Among the entries that follow, the required portion opens with the line containing "service@meinolching.bayern" and closes with the line containing "Прямой эфир". Give that portion again exactly, and nothing else.
═════ Extracted material ═════
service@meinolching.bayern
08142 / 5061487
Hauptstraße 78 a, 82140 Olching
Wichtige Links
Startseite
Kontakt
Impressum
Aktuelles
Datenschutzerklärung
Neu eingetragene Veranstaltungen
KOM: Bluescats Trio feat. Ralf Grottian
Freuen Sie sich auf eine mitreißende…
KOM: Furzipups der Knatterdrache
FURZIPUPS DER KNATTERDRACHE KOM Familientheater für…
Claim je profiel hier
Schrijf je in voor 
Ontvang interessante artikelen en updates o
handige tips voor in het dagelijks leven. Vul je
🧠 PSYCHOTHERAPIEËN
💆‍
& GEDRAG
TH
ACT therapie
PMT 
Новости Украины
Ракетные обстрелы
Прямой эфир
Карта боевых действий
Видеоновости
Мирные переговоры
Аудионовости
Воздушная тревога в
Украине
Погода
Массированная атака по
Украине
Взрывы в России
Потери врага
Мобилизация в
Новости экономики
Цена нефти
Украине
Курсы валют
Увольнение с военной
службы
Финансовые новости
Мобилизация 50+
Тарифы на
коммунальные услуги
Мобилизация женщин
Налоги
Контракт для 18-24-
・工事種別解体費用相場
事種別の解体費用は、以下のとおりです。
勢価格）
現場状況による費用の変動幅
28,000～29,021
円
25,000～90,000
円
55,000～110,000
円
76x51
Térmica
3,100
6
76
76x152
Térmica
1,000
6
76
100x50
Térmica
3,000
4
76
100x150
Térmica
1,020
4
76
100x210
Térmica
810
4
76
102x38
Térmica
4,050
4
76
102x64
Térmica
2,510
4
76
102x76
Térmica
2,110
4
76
═════
═════ Extracted material ═════
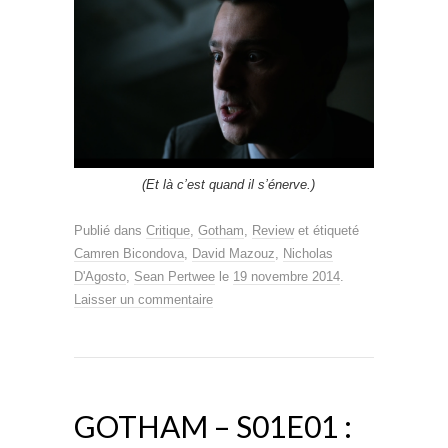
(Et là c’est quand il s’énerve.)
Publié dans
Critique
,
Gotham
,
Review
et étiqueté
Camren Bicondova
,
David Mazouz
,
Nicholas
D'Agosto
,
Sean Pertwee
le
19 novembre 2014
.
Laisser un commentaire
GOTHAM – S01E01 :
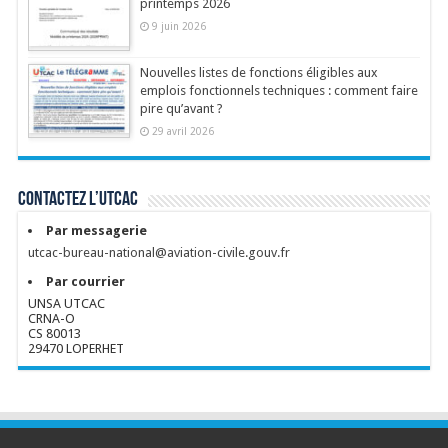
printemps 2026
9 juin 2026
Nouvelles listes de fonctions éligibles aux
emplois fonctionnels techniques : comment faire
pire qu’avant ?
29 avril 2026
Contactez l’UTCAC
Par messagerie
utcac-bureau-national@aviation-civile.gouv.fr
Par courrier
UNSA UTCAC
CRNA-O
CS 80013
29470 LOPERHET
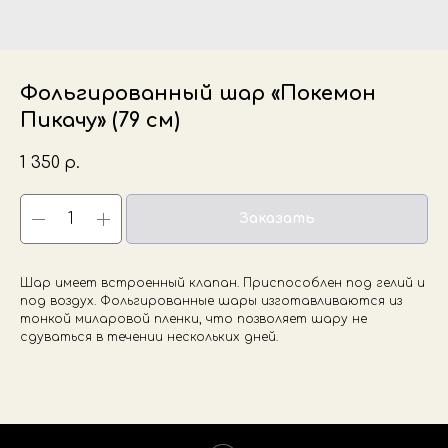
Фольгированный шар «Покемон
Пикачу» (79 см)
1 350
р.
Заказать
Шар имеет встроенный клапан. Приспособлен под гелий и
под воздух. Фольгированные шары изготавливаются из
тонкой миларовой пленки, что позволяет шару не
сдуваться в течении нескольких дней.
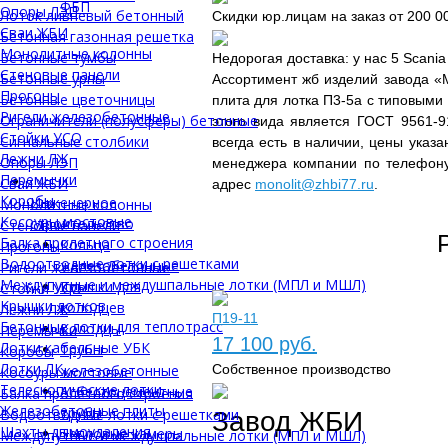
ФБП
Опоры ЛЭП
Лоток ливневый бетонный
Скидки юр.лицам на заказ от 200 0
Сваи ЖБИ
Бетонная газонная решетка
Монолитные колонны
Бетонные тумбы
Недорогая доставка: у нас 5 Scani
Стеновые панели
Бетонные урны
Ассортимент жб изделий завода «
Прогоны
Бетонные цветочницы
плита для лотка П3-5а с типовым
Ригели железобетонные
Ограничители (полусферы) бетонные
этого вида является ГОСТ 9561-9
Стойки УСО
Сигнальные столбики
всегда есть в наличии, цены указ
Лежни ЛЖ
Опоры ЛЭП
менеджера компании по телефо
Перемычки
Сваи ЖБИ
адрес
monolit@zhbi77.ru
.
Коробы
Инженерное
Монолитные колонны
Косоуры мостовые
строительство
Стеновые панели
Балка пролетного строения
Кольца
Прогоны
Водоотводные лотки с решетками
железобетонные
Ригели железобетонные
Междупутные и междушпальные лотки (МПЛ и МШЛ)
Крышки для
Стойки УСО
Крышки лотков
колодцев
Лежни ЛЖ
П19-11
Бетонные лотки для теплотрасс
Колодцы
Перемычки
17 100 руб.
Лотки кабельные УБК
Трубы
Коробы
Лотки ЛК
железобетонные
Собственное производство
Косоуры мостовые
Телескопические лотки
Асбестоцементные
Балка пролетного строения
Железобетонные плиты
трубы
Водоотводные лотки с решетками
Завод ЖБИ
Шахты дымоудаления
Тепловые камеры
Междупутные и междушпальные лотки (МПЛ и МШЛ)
═════
Exercise output:
service@meinolching.bayern
08142 / 5061487
Hauptstraße 78 a, 82140 Olching
Wichtige Links
Startseite
Kontakt
Impressum
Aktuelles
Datenschutzerklärung
Neu eingetragene Veranstaltungen
KOM: Bluescats Trio feat. Ralf Grottian
Freuen Sie sich auf eine mitreißende…
KOM: Furzipups der Knatterdrache
FURZIPUPS DER KNATTERDRACHE KOM Familientheater für…
Claim je profiel hier
Schrijf je in voor 
Ontvang interessante artikelen en updates o
handige tips voor in het dagelijks leven. Vul je
🧠 PSYCHOTHERAPIEËN
💆‍
& GEDRAG
TH
ACT therapie
PMT 
Новости Украины
Ракетные обстрелы
Прямой эфир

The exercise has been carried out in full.